I find myself in need of a way to show how some things can go wrong with php, databases, and the web. I decided there are few better ways than to demonstrate an SQL injection.
My problem is, however, that the injections don't appear to be working.
I've made sure that the variables passed through are pure input (employed stripslashes(), didn't use mysql_real_escape_string(), and so on). I've made various different attempts at injection, but so far the best result I get is an error about the following line:
if (mysql_num_rows($execute) == NULL){
mysql_num_rows(): supplied argument is not a valid MySQL result resource
Which is the error appearing on attempted injections.

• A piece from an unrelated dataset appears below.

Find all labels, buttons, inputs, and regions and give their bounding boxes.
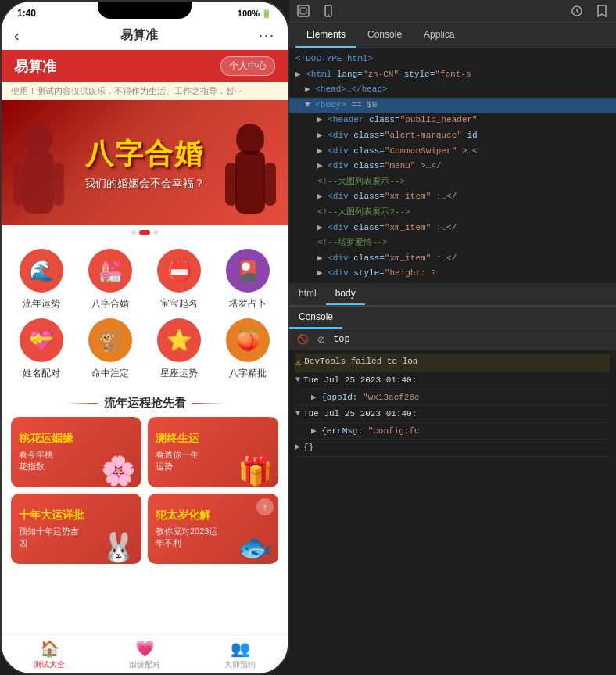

Here is some of the code I have been using:
                                if (!$db){
                                    
                                    die("<font color='#F62817'><b>Error: Could not connect to database - ".mysql_error()."</b></font><p>\n");
                                    include("admin_loginform.php");
                                    mysql_close($db);
                                    
                                } //end of if
                                else {
                                    
                                    //Leaving $admin and $password open to SQL injection for demonstration purposes
                                    
                                    $query="SELECT *
                                        FROM admins
                                        WHERE username='$admin' AND password='$password'";
                                    $execute=mysql_query($query,$db);
                                    if (mysql_num_rows($execute) == NULL){
                                        
                                        echo "<font color='#F62817'><b>Error: Invalid username or password.</b></font><p>\n";
                                        include("admin_loginform.php");
                                        mysql_close($db);
                                        
                                    } //end of if
                                    else {
                                        
                                        echo "<font color='#5EFB6E'><b>Welcome to administration, $admin.</font></b><br>\n";
                                        echo "What do you want to do?<br>\n";
Can anyone tell me what I could do to make my script vulnerable? For once I want my script to be exploited and I find it doesn't work anyway! I've Googled a bit but I've either not looked in the right places or (oddly enough) there's not much material on how to MAKE a website more vulnerable.

Summary: I need my script to be exploitable via SQL injection. Any ideas please?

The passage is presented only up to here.